A corda estica: entre superpoderes, emendas e a busca por freios
O cenário político brasileiro tem sido um palco de tensões constantes, onde a dinâmica entre os poderes esbarra, muitas vezes, na linha tênue entre a atribuição legal e o ativismo. Em meio a discussões sobre a governabilidade e a almejada estabilidade, observamos movimentos que merecem análise crítica, especialmente no que tange à responsabilidade fiscal, à integridade pública e ao equilíbrio institucional, pilares para um futuro mais próspero e menos refém da barganha política.
O desafio do ativismo judicial e o legislativo vigilante
A recente movimentação no Congresso para limitar os chamados “superpoderes” de ministros do Supremo Tribunal Federal (STF) é um passo fundamental na busca por um equilíbrio de forças. A iniciativa de negociar alterações nas regras para pedidos de vista e decisões monocráticas do STF, que por vezes paralisam o país e invadem competências do Legislativo, reflete uma preocupação legítima com a estabilidade jurídica e a separação de poderes. É imperativo que o Parlamento, representante direto da vontade popular, recupere seu protagonismo legislativo e impeça que decisões individuais de poucos possam desvirtuar o rito democrático. Essa é uma demanda antiga da sociedade que clama por clareza nas regras do jogo. A revisão de práticas que extrapolam a função judicante é crucial para a saúde de nossas instituições democráticas.
A retórica da não corrupção e os riscos da leniência
As declarações do presidente Luiz Inácio Lula da Silva, afirmando não temer Comissões Parlamentares de Inquérito (CPIs) e pedindo a seus ministros que “não errem”, ecoam uma mensagem que, embora à primeira vista pareça de confiança, carece de profundidade. A história política recente nos ensinou que a mera ausência de “erros” não basta; é preciso transparência inquestionável e rigor na gestão pública. Um governo verdadeiramente comprometido com a ética não se limita a evitar escândalos, mas sim a implementar mecanismos robustos de controle e a combater veementemente qualquer indício de má-fé. A sombra de CPIs e a pressão sobre o ministério indicam que a fiscalização é e deve ser constante, independentemente da retórica presidencial. A prevenção e o combate à corrupção devem ser pilares, e não apenas reações.

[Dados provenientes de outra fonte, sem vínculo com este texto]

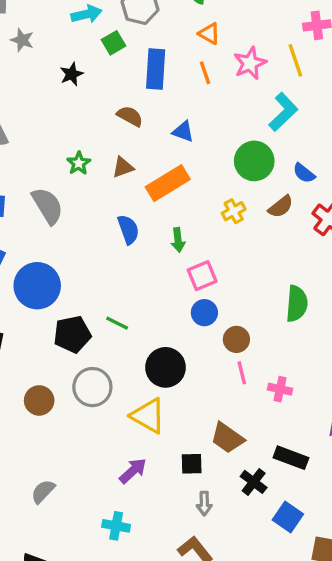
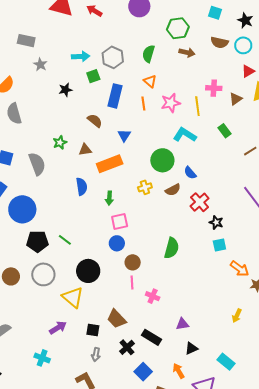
cyan L-shape: (283, 112) -> (185, 135), turned -115
blue triangle: (183, 132) -> (124, 135), turned 32

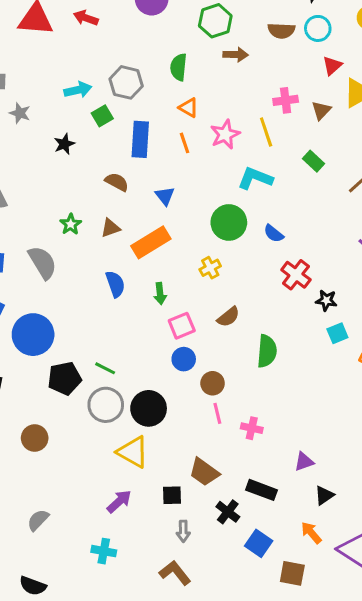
brown semicircle: (173, 190) -> (228, 317), moved
gray circle: (43, 274) -> (106, 405), moved

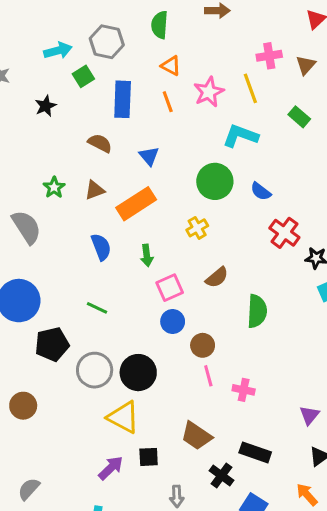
green line: (105, 368) -> (97, 308), moved
purple triangle: (304, 462) -> (309, 415), moved, turned -30
black square: (172, 495) -> (149, 457), moved

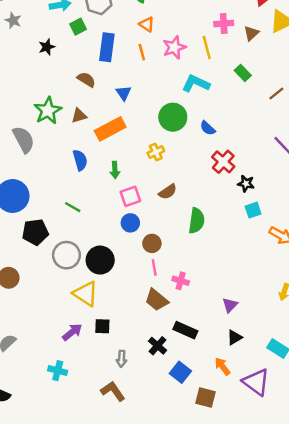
green star: (54, 187) -> (48, 111), size x1.6
brown trapezoid: (196, 436) -> (157, 300), moved

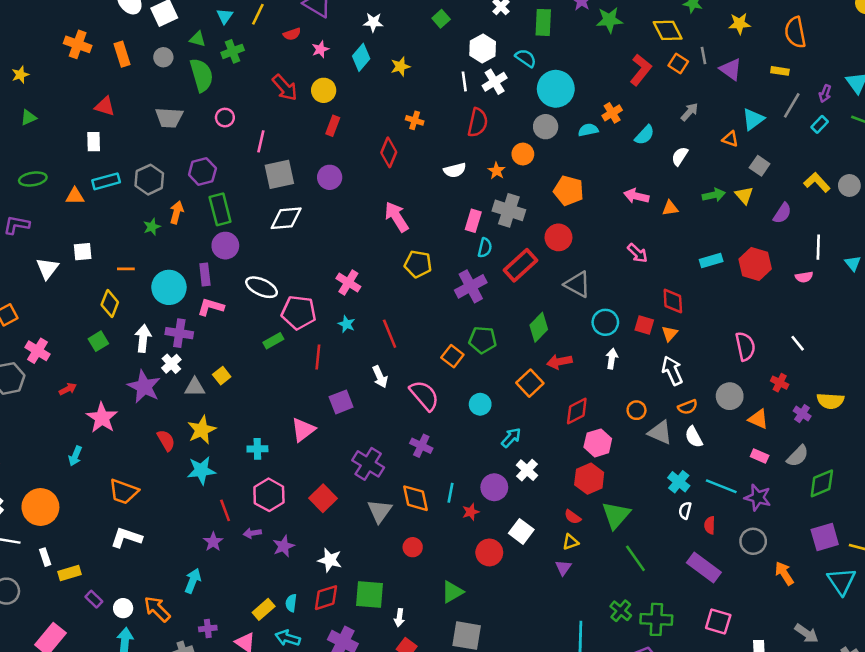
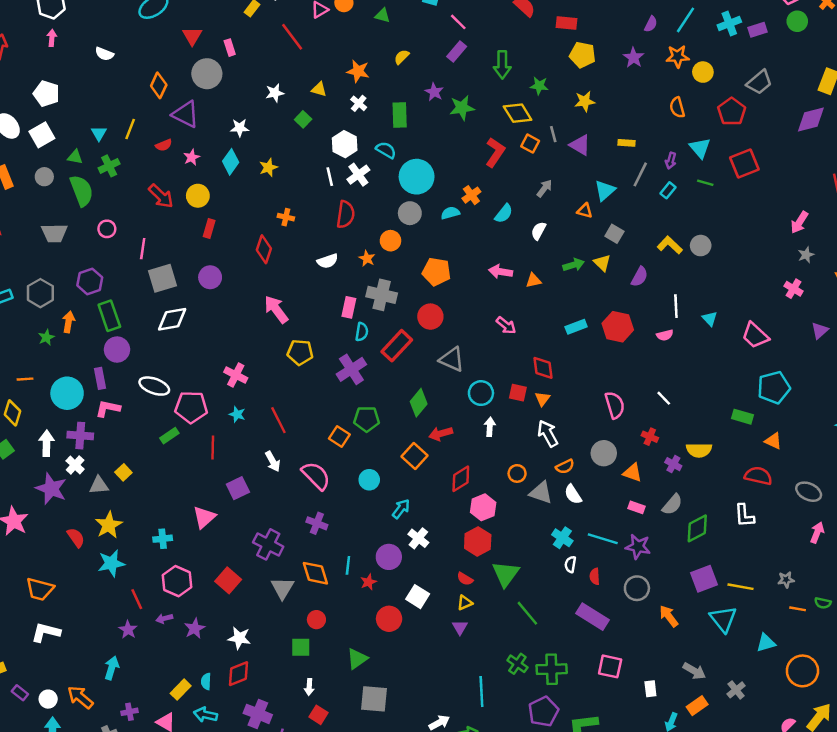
orange semicircle: (795, 32) -> (677, 108), moved, size x0.7
green square: (370, 595) -> (301, 647), moved, size x0.7

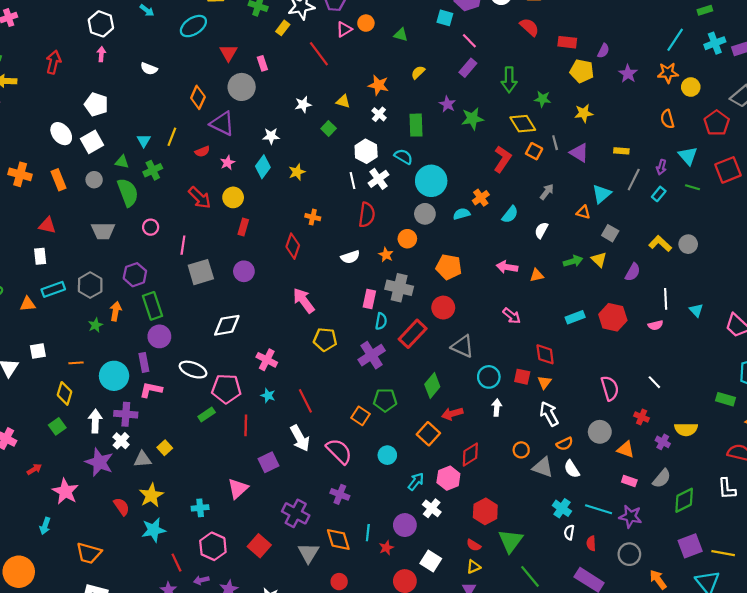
purple semicircle: (651, 24) -> (603, 51), moved
white diamond: (172, 319) -> (227, 325), moved
white arrow: (273, 461) -> (300, 438), size x1.4
pink hexagon: (483, 507) -> (448, 478), moved

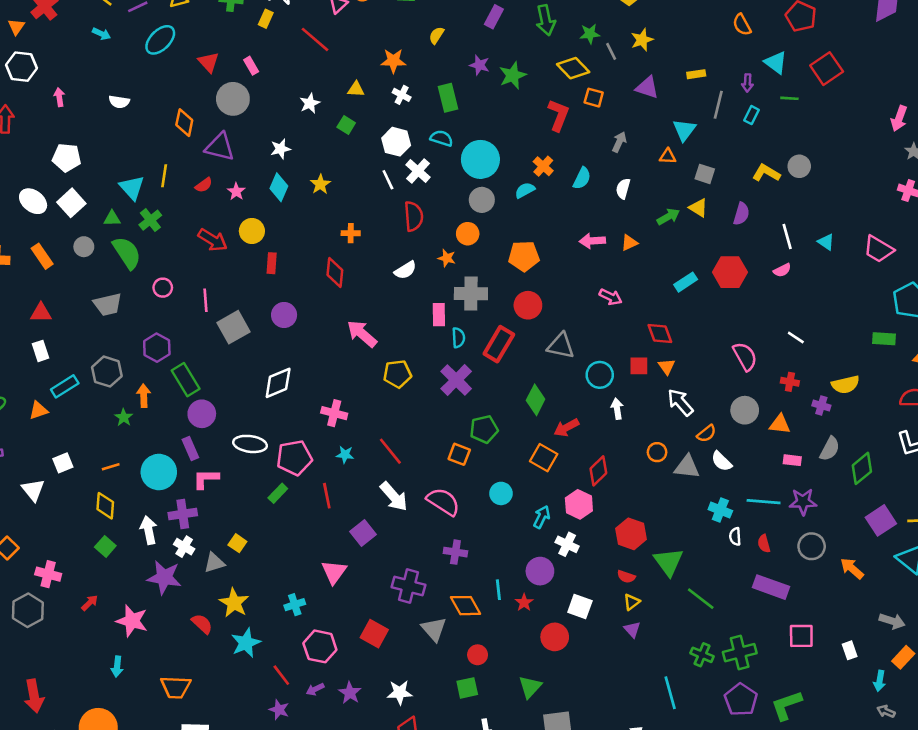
white hexagon: (101, 24) -> (22, 67), moved
cyan triangle: (144, 141) -> (132, 188), size x1.5
gray line: (555, 143) -> (611, 51), moved

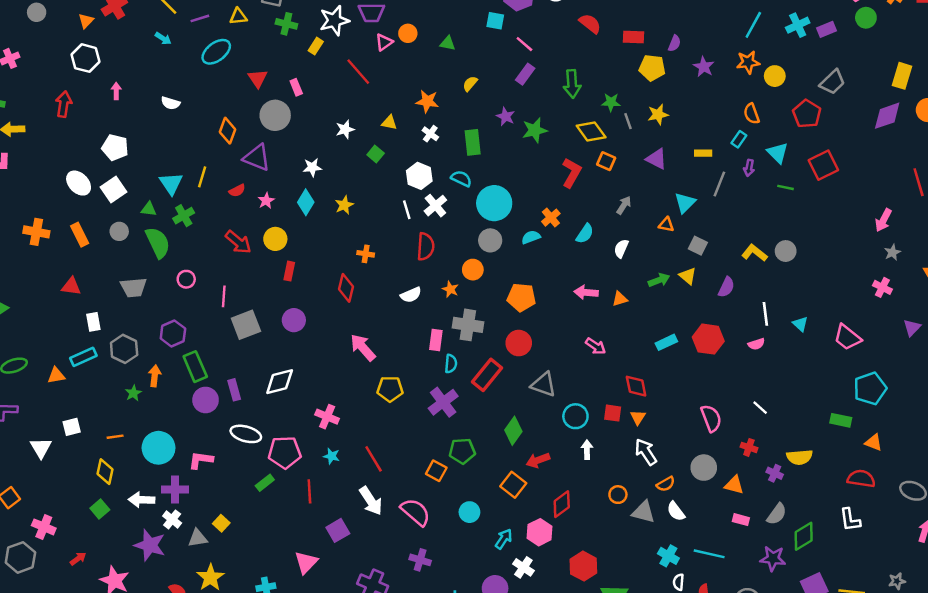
cyan rectangle: (751, 115) -> (739, 139), moved
white rectangle: (41, 351) -> (93, 322), moved
purple rectangle: (190, 448) -> (234, 390), moved
purple star: (803, 502) -> (773, 559), moved
white arrow: (149, 530) -> (142, 500), turned -85

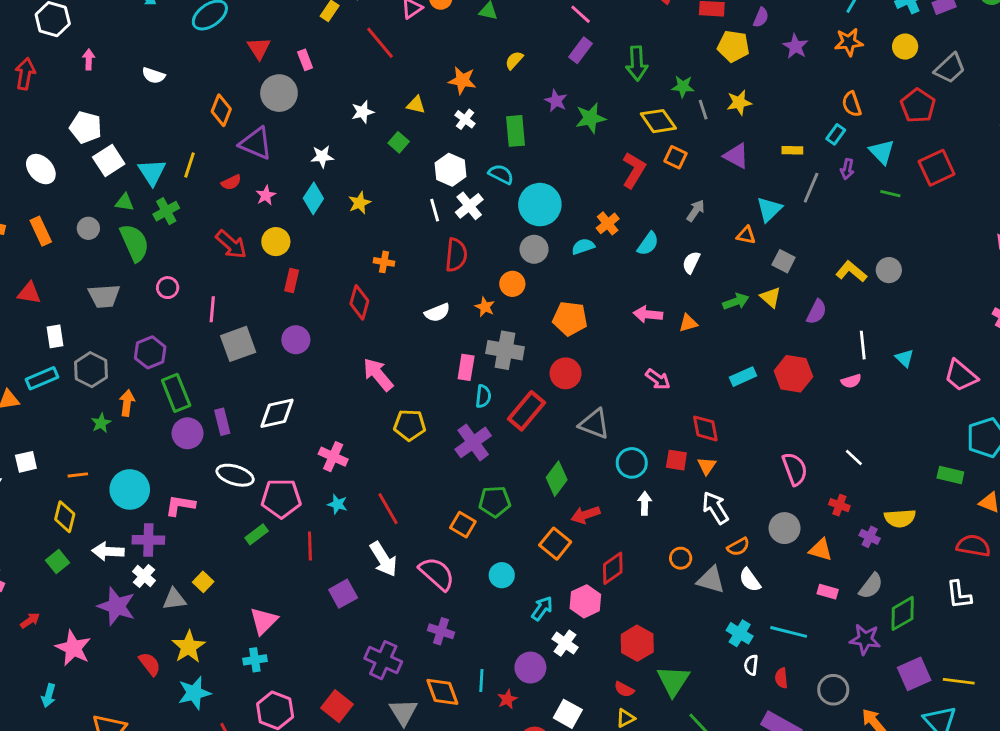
yellow circle: (775, 76) -> (905, 47), moved
white square: (114, 189) -> (109, 161), moved
pink triangle: (306, 562) -> (264, 621), moved

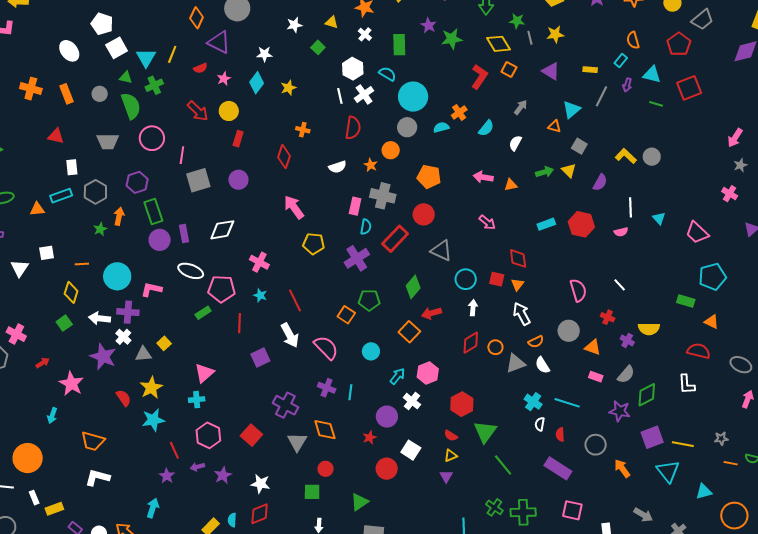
cyan triangle: (882, 152) -> (652, 74), turned -36
pink circle: (168, 288) -> (152, 138), size x1.6
red diamond: (613, 568) -> (471, 343), moved
gray triangle: (711, 580) -> (515, 363), turned -40
cyan line: (481, 680) -> (350, 392), moved

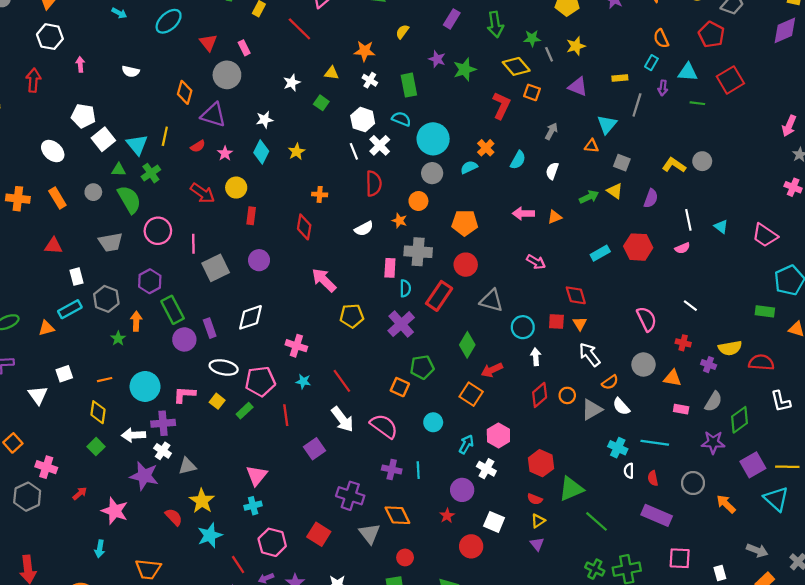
yellow square: (164, 343) -> (217, 401), moved
red semicircle: (699, 351) -> (761, 362), moved
green triangle: (485, 432) -> (571, 489), turned 40

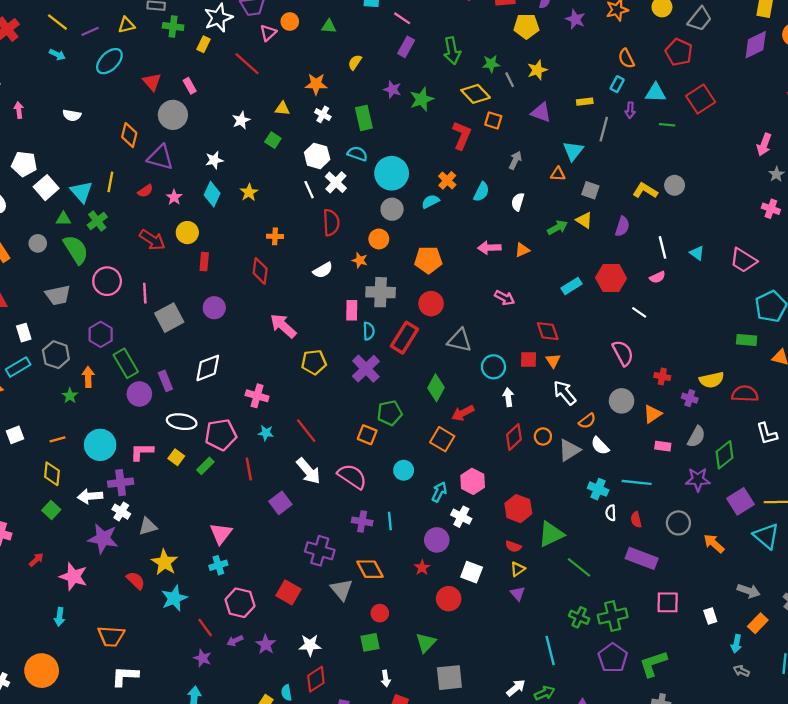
white line: (690, 306) -> (639, 312), moved
orange triangle: (672, 378) -> (652, 414), turned -42

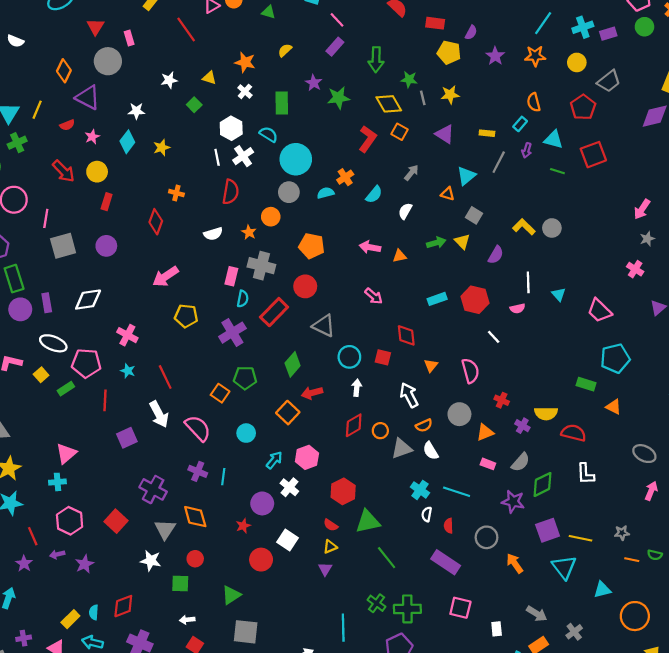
pink arrow: (283, 326) -> (166, 276), turned -88
orange triangle: (553, 361) -> (431, 365), moved
white star: (310, 645) -> (151, 561), moved
white arrow: (386, 679) -> (187, 620), turned 80

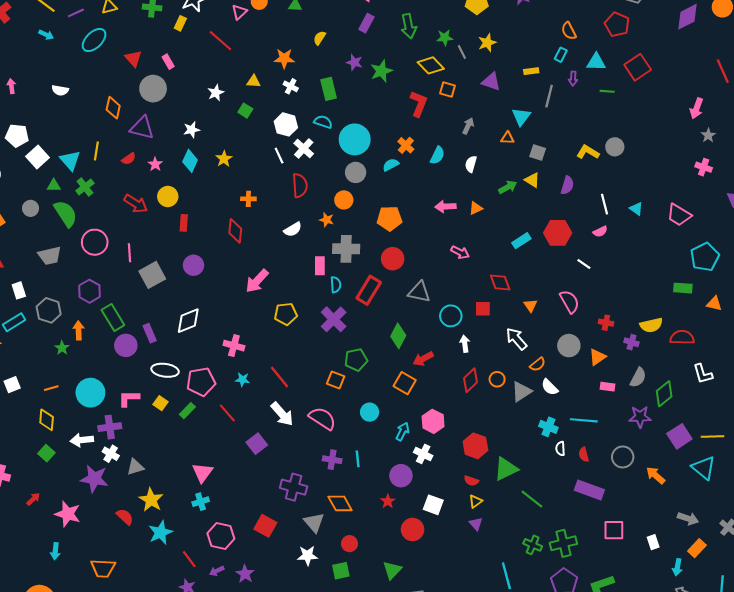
red line: (105, 400) -> (227, 413), turned -30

Integridade em xeque: a Lei de Improbidade e o Congresso
Outro ponto de atenção reside na pauta do presidente do Senado, Rodrigo Pacheco, para alterar a Lei de Improbidade Administrativa. Embora aprimoramentos legislativos sejam sempre bem-vindos, a preocupação de que tais modificações enfraqueçam os mecanismos de combate à corrupção é válida e precisa ser endereçada com máxima cautela. A experiência tem mostrado que qualquer flexibilização em leis tão sensíveis pode abrir brechas para a impunidade, minando a confiança da população nas instituições e no compromisso dos agentes públicos com a moralidade. É fundamental que o Congresso atue com responsabilidade, garantindo que a modernização não se converta em retrocesso na luta por maior integridade na gestão pública.
A farra das emendas e a responsabilidade fiscal
Por fim, o recorde histórico no gasto público com emendas parlamentares em 2023 é um sinal alarmante para a saúde fiscal do país. Embora as emendas sejam um instrumento constitucional, a escalada de seu volume levanta sérios questionamentos sobre a qualidade do gasto e a governabilidade baseada excessivamente em barganhas políticas. Este volume crescente de recursos, muitas vezes destinados a projetos de impacto duvidoso ou em regiões específicas, desvia o foco das prioridades nacionais e compromete a disciplina orçamentária. A centralização de decisões de investimento no Legislativo via emendas, em detrimento do planejamento estratégico do Executivo, pode gerar ineficiência e desvio de finalidade. É fundamental que a responsabilidade fiscal seja prioridade máxima, para além das conveniências políticas, garantindo que o dinheiro do contribuinte seja aplicado com máxima eficiência e transparência.
O panorama político atual exige um olhar atento e uma cobrança constante. O equilíbrio entre os poderes, a intransigência com a corrupção e a responsabilidade fiscal não são meros jargões, mas sim a base sólida sobre a qual um país pode construir seu desenvolvimento e garantir a liberdade e a prosperidade de seus cidadãos. A atuação dos agentes políticos deve sempre visar o interesse público, distanciando-se de manobras que comprometam o futuro em nome de ganhos conjunturais ou pessoais.